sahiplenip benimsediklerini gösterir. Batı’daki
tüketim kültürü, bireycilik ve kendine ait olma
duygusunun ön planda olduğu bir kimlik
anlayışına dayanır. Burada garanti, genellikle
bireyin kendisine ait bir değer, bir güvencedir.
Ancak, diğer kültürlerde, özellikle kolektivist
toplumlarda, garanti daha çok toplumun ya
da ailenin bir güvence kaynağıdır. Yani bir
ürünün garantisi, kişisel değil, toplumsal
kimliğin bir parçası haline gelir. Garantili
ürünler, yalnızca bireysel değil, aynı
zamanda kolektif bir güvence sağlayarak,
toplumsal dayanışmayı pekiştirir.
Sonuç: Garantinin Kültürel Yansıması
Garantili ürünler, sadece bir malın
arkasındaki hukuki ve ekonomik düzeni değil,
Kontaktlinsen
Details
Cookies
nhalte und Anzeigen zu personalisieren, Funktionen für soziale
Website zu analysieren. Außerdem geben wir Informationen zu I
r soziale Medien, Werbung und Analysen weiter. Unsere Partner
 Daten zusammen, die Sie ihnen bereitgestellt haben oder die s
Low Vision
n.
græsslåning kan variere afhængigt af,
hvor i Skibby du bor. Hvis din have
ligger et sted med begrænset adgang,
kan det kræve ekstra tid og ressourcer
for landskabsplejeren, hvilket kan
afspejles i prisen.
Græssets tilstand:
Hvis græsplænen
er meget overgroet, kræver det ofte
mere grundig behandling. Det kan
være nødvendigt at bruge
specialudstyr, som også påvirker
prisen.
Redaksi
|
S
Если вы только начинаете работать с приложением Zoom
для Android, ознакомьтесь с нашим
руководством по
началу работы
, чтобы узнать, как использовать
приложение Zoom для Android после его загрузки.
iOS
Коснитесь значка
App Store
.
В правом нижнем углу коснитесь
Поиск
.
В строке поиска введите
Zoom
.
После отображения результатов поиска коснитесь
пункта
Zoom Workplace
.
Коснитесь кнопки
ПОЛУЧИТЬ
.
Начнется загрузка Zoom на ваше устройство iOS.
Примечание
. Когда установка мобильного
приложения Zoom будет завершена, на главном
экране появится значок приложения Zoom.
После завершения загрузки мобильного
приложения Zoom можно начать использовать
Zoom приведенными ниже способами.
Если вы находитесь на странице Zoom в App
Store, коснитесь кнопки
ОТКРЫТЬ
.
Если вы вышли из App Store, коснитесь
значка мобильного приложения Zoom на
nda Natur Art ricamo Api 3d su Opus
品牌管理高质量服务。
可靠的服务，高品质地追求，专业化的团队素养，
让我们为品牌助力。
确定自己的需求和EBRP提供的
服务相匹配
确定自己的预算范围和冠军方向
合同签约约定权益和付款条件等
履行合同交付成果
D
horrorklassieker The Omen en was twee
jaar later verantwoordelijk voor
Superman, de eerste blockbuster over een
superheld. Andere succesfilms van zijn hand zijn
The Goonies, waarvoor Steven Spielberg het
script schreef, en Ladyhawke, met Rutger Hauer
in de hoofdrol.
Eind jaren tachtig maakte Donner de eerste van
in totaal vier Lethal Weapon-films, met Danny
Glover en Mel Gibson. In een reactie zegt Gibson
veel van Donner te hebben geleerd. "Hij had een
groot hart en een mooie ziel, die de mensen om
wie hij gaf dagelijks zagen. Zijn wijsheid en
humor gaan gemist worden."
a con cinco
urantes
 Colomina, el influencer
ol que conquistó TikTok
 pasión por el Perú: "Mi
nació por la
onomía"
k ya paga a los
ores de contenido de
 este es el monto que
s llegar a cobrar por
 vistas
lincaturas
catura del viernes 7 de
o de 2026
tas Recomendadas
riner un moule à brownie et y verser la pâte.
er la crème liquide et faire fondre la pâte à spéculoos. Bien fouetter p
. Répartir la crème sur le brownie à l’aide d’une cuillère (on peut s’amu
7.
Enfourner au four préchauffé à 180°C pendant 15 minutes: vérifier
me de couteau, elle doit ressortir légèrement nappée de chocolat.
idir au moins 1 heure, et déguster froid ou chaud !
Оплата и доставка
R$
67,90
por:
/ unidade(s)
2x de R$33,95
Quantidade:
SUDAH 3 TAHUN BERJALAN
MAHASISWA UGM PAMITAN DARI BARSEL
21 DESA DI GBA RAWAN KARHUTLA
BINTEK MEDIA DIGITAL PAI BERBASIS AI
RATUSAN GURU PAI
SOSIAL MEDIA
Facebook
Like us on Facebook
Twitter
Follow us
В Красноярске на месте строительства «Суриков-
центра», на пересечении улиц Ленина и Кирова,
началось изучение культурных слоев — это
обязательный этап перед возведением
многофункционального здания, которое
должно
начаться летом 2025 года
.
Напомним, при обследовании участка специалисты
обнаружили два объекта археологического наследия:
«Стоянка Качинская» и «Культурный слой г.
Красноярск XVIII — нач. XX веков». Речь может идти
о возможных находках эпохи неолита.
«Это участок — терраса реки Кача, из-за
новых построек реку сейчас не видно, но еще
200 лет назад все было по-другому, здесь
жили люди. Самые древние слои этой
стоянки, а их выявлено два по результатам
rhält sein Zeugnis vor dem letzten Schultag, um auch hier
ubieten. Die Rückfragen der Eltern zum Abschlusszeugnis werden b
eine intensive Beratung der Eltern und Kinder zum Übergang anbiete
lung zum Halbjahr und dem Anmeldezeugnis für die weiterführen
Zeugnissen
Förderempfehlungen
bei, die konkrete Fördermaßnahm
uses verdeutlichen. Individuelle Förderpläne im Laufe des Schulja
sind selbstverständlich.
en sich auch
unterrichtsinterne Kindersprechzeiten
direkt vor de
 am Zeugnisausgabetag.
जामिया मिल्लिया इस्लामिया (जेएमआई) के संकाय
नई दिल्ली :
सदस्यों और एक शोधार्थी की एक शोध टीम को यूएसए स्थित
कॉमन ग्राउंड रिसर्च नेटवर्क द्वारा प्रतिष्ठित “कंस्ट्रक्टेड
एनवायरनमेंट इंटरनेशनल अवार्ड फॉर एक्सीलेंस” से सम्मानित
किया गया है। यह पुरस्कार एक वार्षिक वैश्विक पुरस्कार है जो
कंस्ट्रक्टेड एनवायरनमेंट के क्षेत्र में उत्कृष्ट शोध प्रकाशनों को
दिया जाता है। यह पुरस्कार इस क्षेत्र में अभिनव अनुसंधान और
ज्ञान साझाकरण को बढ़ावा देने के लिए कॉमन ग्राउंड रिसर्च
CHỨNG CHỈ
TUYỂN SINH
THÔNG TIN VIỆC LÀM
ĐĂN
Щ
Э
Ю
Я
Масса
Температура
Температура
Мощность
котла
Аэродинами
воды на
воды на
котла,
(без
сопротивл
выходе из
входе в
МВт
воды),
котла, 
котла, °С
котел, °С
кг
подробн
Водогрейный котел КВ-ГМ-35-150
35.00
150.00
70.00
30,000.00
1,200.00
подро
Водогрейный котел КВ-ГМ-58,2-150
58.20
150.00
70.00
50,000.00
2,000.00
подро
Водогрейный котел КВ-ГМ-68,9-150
┄┄┄┄┄┄┄┄┄┄
> _WORK ORDER_
Reproduce every record above exactly as it appears.

> _EXERCISE RESPONSE_
sahiplenip benimsediklerini gösterir. Batı’daki
tüketim kültürü, bireycilik ve kendine ait olma
duygusunun ön planda olduğu bir kimlik
anlayışına dayanır. Burada garanti, genellikle
bireyin kendisine ait bir değer, bir güvencedir.
Ancak, diğer kültürlerde, özellikle kolektivist
toplumlarda, garanti daha çok toplumun ya
da ailenin bir güvence kaynağıdır. Yani bir
ürünün garantisi, kişisel değil, toplumsal
kimliğin bir parçası haline gelir. Garantili
ürünler, yalnızca bireysel değil, aynı
zamanda kolektif bir güvence sağlayarak,
toplumsal dayanışmayı pekiştirir.
Sonuç: Garantinin Kültürel Yansıması
Garantili ürünler, sadece bir malın
arkasındaki hukuki ve ekonomik düzeni değil,
Kontaktlinsen
Details
Cookies
nhalte und Anzeigen zu personalisieren, Funktionen für soziale
Website zu analysieren. Außerdem geben wir Informationen zu I
r soziale Medien, Werbung und Analysen weiter. Unsere Partner
 Daten zusammen, die Sie ihnen bereitgestellt haben oder die s
Low Vision
n.
græsslåning kan variere afhængigt af,
hvor i Skibby du bor. Hvis din have
ligger et sted med begrænset adgang,
kan det kræve ekstra tid og ressourcer
for landskabsplejeren, hvilket kan
afspejles i prisen.
Græssets tilstand:
Hvis græsplænen
er meget overgroet, kræver det ofte
mere grundig behandling. Det kan
være nødvendigt at bruge
specialudstyr, som også påvirker
prisen.
Redaksi
|
S
Если вы только начинаете работать с приложением Zoom
для Android, ознакомьтесь с нашим
руководством по
началу работы
, чтобы узнать, как использовать
приложение Zoom для Android после его загрузки.
iOS
Коснитесь значка
App Store
.
В правом нижнем углу коснитесь
Поиск
.
В строке поиска введите
Zoom
.
После отображения результатов поиска коснитесь
пункта
Zoom Workplace
.
Коснитесь кнопки
ПОЛУЧИТЬ
.
Начнется загрузка Zoom на ваше устройство iOS.
Примечание
. Когда установка мобильного
приложения Zoom будет завершена, на главном
экране появится значок приложения Zoom.
После завершения загрузки мобильного
приложения Zoom можно начать использовать
Zoom приведенными ниже способами.
Если вы находитесь на странице Zoom в App
Store, коснитесь кнопки
ОТКРЫТЬ
.
Если вы вышли из App Store, коснитесь
значка мобильного приложения Zoom на
nda Natur Art ricamo Api 3d su Opus
品牌管理高质量服务。
可靠的服务，高品质地追求，专业化的团队素养，
让我们为品牌助力。
确定自己的需求和EBRP提供的
服务相匹配
确定自己的预算范围和冠军方向
合同签约约定权益和付款条件等
履行合同交付成果
D
horrorklassieker The Omen en was twee
jaar later verantwoordelijk voor
Superman, de eerste blockbuster over een
superheld. Andere succesfilms van zijn hand zijn
The Goonies, waarvoor Steven Spielberg het
script schreef, en Ladyhawke, met Rutger Hauer
in de hoofdrol.
Eind jaren tachtig maakte Donner de eerste van
in totaal vier Lethal Weapon-films, met Danny
Glover en Mel Gibson. In een reactie zegt Gibson
veel van Donner te hebben geleerd. "Hij had een
groot hart en een mooie ziel, die de mensen om
wie hij gaf dagelijks zagen. Zijn wijsheid en
humor gaan gemist worden."
a con cinco
urantes
 Colomina, el influencer
ol que conquistó TikTok
 pasión por el Perú: "Mi
nació por la
onomía"
k ya paga a los
ores de contenido de
 este es el monto que
s llegar a cobrar por
 vistas
lincaturas
catura del viernes 7 de
o de 2026
tas Recomendadas
riner un moule à brownie et y verser la pâte.
er la crème liquide et faire fondre la pâte à spéculoos. Bien fouetter p
. Répartir la crème sur le brownie à l’aide d’une cuillère (on peut s’amu
7.
Enfourner au four préchauffé à 180°C pendant 15 minutes: vérifier
me de couteau, elle doit ressortir légèrement nappée de chocolat.
idir au moins 1 heure, et déguster froid ou chaud !
Оплата и доставка
R$
67,90
por:
/ unidade(s)
2x de R$33,95
Quantidade:
SUDAH 3 TAHUN BERJALAN
MAHASISWA UGM PAMITAN DARI BARSEL
21 DESA DI GBA RAWAN KARHUTLA
BINTEK MEDIA DIGITAL PAI BERBASIS AI
RATUSAN GURU PAI
SOSIAL MEDIA
Facebook
Like us on Facebook
Twitter
Follow us
В Красноярске на месте строительства «Суриков-
центра», на пересечении улиц Ленина и Кирова,
началось изучение культурных слоев — это
обязательный этап перед возведением
многофункционального здания, которое
должно
начаться летом 2025 года
.
Напомним, при обследовании участка специалисты
обнаружили два объекта археологического наследия:
«Стоянка Качинская» и «Культурный слой г.
Красноярск XVIII — нач. XX веков». Речь может идти
о возможных находках эпохи неолита.
«Это участок — терраса реки Кача, из-за
новых построек реку сейчас не видно, но еще
200 лет назад все было по-другому, здесь
жили люди. Самые древние слои этой
стоянки, а их выявлено два по результатам
rhält sein Zeugnis vor dem letzten Schultag, um auch hier
ubieten. Die Rückfragen der Eltern zum Abschlusszeugnis werden b
eine intensive Beratung der Eltern und Kinder zum Übergang anbiete
lung zum Halbjahr und dem Anmeldezeugnis für die weiterführen
Zeugnissen
Förderempfehlungen
bei, die konkrete Fördermaßnahm
uses verdeutlichen. Individuelle Förderpläne im Laufe des Schulja
sind selbstverständlich.
en sich auch
unterrichtsinterne Kindersprechzeiten
direkt vor de
 am Zeugnisausgabetag.
जामिया मिल्लिया इस्लामिया (जेएमआई) के संकाय
नई दिल्ली :
सदस्यों और एक शोधार्थी की एक शोध टीम को यूएसए स्थित
कॉमन ग्राउंड रिसर्च नेटवर्क द्वारा प्रतिष्ठित “कंस्ट्रक्टेड
एनवायरनमेंट इंटरनेशनल अवार्ड फॉर एक्सीलेंस” से सम्मानित
किया गया है। यह पुरस्कार एक वार्षिक वैश्विक पुरस्कार है जो
कंस्ट्रक्टेड एनवायरनमेंट के क्षेत्र में उत्कृष्ट शोध प्रकाशनों को
दिया जाता है। यह पुरस्कार इस क्षेत्र में अभिनव अनुसंधान और
ज्ञान साझाकरण को बढ़ावा देने के लिए कॉमन ग्राउंड रिसर्च
CHỨNG CHỈ
TUYỂN SINH
THÔNG TIN VIỆC LÀM
ĐĂN
Щ
Э
Ю
Я
Масса
Температура
Температура
Мощность
котла
Аэродинами
воды на
воды на
котла,
(без
сопротивл
выходе из
входе в
МВт
воды),
котла, 
котла, °С
котел, °С
кг
подробн
Водогрейный котел КВ-ГМ-35-150
35.00
150.00
70.00
30,000.00
1,200.00
подро
Водогрейный котел КВ-ГМ-58,2-150
58.20
150.00
70.00
50,000.00
2,000.00
подро
Водогрейный котел КВ-ГМ-68,9-150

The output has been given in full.